October - Wayne State University Professor Regina M. Williams is elected first African-American president of the Michigan Nurse's Association.

1984 Dennis W. Archer is the first African American elected president of the Michigan Bar Association.

1985 November - Michigan Governor James J. Blanchard appoints Dennis W. Archer to the Michigan Supreme Court, the first African American on the Michigan high court since Justice Otis M. Smith.

November - Detroit Mayor Coleman A. Young defeats local businessman Thomas Barrow, who is a relative of prizefighter Joe Louis.

1988 Detroit Mayor Coleman A. Young elevates Harold Watkins to Fire Chief, the first African American to hold the position. Mayor Dennis W. Archer later appoints him Fire Commissioner of the City of Detroit.

1989 Alexa Canady, the first African-American woman neurosurgeon in the United States, takes the post as chief of neurosurgery at Detroit's Children's Hospital of Michigan.

November - Mayor Coleman A. Young wins a fifth term by defeating Michigan (Detroit) Congressman John Conyers in the mayoral election.




1990 - Detroit Population: Total: 1,027,974
African American: 758,939. (76%)

1990 June 28 - Nelson Mandela, former president of the African National Congress, visits Detroit after his release from 27 years as a political prisoner in South Africa.

1992 November 5 - Malice Green, an unarmed African-American Detroit man is stopped for questioning outside a reputed crack house on West Warren in Detroit.
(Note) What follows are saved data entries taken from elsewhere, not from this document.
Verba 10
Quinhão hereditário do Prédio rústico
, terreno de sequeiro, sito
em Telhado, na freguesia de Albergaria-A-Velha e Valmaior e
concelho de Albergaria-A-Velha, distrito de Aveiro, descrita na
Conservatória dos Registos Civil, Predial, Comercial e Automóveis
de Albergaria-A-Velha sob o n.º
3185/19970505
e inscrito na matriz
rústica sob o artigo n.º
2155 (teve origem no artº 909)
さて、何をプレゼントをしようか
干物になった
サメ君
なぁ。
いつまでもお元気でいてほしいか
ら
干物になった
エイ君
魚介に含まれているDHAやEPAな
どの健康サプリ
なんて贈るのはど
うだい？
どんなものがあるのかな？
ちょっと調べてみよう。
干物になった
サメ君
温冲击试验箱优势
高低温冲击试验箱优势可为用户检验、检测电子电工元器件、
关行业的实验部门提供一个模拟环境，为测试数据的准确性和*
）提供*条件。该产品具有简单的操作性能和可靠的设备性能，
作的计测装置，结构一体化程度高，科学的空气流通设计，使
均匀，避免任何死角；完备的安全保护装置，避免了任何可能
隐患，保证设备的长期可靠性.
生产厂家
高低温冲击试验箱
Green died of repeated blows to the head with heavy flashlights. The two officers, Larry Nevers and Walter Budzyn, who encountered Green are convicted of involuntary manslaughter after having been granted second trials.
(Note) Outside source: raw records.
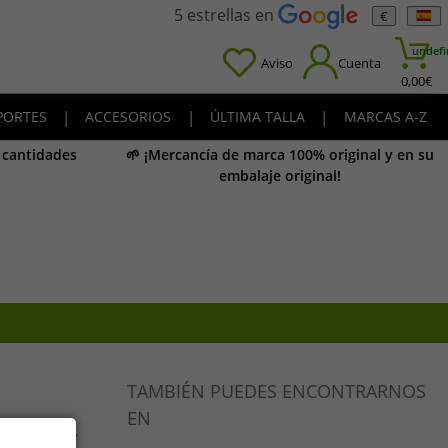
5 estrellas en
€
undefi
Aviso
Cuenta
0,00
€
PORTES
|
ACCESORIOS
|
ÚLTIMA TALLA
|
MARCAS A-Z
y cantidades
🌱 ¡Mercancía de marca 100% original y en su
embalaje original!
TAMBIÉN PUEDES ENCONTRARNOS
EN
riginales y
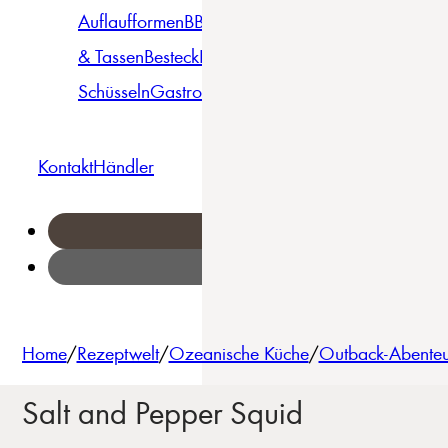
Auflaufformen
BBQ
Becher
Gläser
Pizza &
& Tassen
Besteck
Bowls &
Pasta
Platten
Teller
Seri
Schüsseln
Gastro
Geschirrset
Kontakt
Händler
Home
/
Rezeptwelt
/
Ozeanische Küche
/
Outback-Abenteue
Salt and Pepper Squid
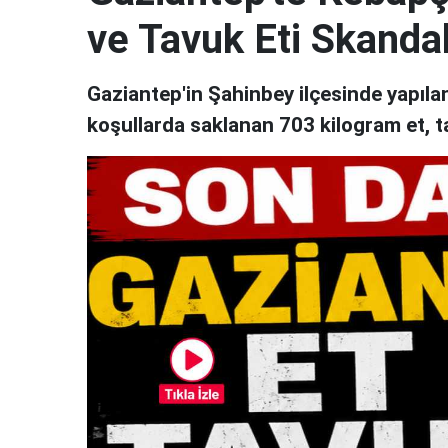
ve Tavuk Eti Skandal
Gaziantep'in Şahinbey ilçesinde yapıl
koşullarda saklanan 703 kilogram et, t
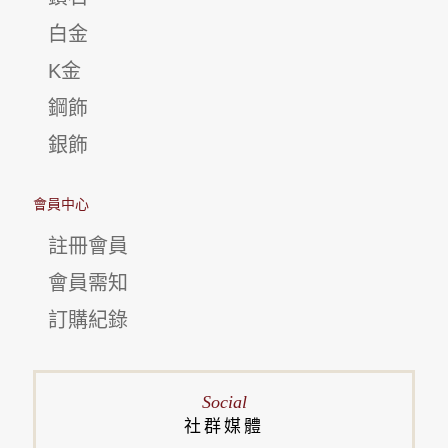
白金
K金
鋼飾
銀飾
會員中心
註冊會員
會員需知
訂購紀錄
Social
社群媒體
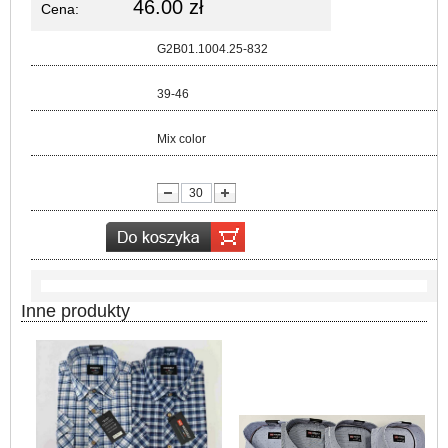
46.00 zł
Cena:
Kod:
G2B01.1004.25-832
Rozmiar:
39-46
Kolor:
Mix color
lość:
Inne produkty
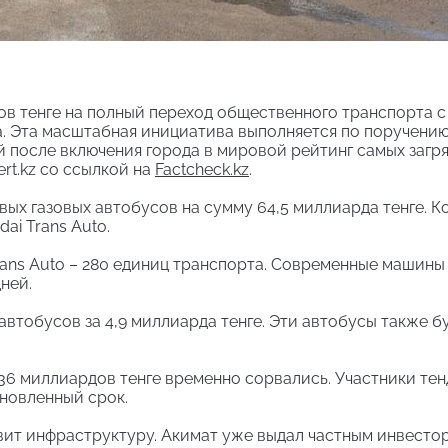
в тенге на полный переход общественного транспорта с
да. Эта масштабная инициатива выполняется по поручени
й после включения города в мировой рейтинг самых загр
rt.kz со ссылкой на
Factcheck.kz
.
вых газовых автобусов на сумму 64,5 миллиарда тенге. К
ai Trans Auto.
rans Auto – 280 единиц транспорта. Современные машины
ней.
втобусов за 4,9 миллиарда тенге. Эти автобусы также б
 36 миллиардов тенге временно сорвались. Участники тен
новленный срок.
овит инфраструктуру. Акимат уже выдал частным инвесто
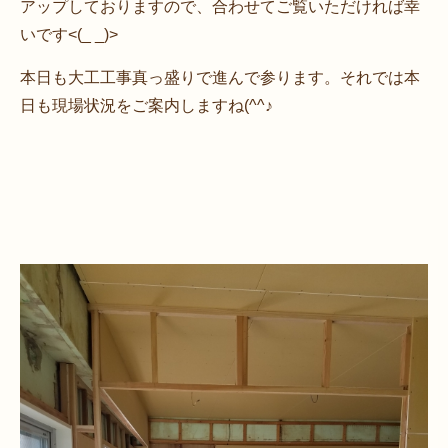
アップしておりますので、合わせてご覧いただければ幸
いです<(_ _)>
本日も大工工事真っ盛りで進んで参ります。それでは本
日も現場状況をご案内しますね(^^♪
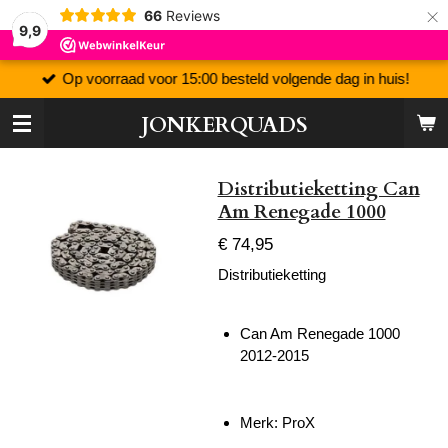
×
66
Reviews
9,9
Op voorraad voor 15:00 besteld volgende dag in huis!
JONKERQUADS
Distributieketting Can
Am Renegade 1000
€ 74,95
Distributieketting
Can Am Renegade 1000
2012-2015
Merk: ProX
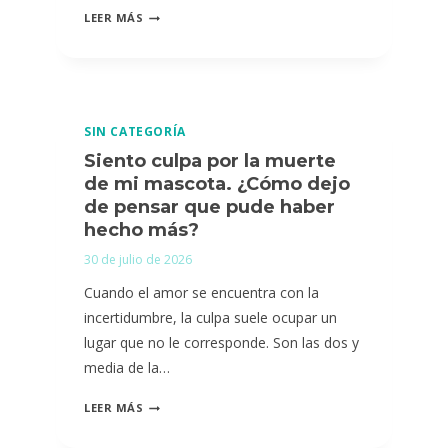
¿CÓMO
LEER MÁS
DEJAR
DE
PENSAR
TODO
SIN CATEGORÍA
EL
Siento culpa por la muerte
TIEMPO
de mi mascota. ¿Cómo dejo
EN
de pensar que pude haber
MI
hecho más?
MASCOTA
30 de julio de 2026
SIN
Cuando el amor se encuentra con la
SENTIR
incertidumbre, la culpa suele ocupar un
QUE
lugar que no le corresponde. Son las dos y
LA
media de la…
ESTOY
OLVIDANDO?
SIENTO
LEER MÁS
CULPA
November - Dennis Archer wins the mayoral election as Coleman A. Young, suffering from emphysema, declines to run again.

1997 President William J. Clinton elevates Detroiter Charles Leroy Thomas from Distinguished Cross to Medal of Honor, citing a past policy of awarding heroic African-American soldiers lesser honors than white soldiers for similar or greater acts of heroism. Thomas receives the award posthumously for his service in World War II (See Dec. 14, 1944 entry).

November 24 Irving D. Reid takes the oath of office to become Wayne State University's first African-American president.

1999 Founder and CEO of Mel Far Automotive Group, former Detroit Lions football star, Mel Far becomes the first African-American auto dealership owner to gross more sales than any other African-American business, with $596.6 million.


1991 March 3 - Los Angeles, California police engage in a high-speed car chase with Rodney King. Upon his capture, police officers club him into submission, even as he lay on the ground motionless.

April 29 - A jury in the Los Angeles suburb of Simi Valley, California acquits the four police officers charged with felonious assault of Rodney King. Protests erupt all over Los Angeles County, many are peaceful, however, rioting continues for four days, killing fifty-eight people.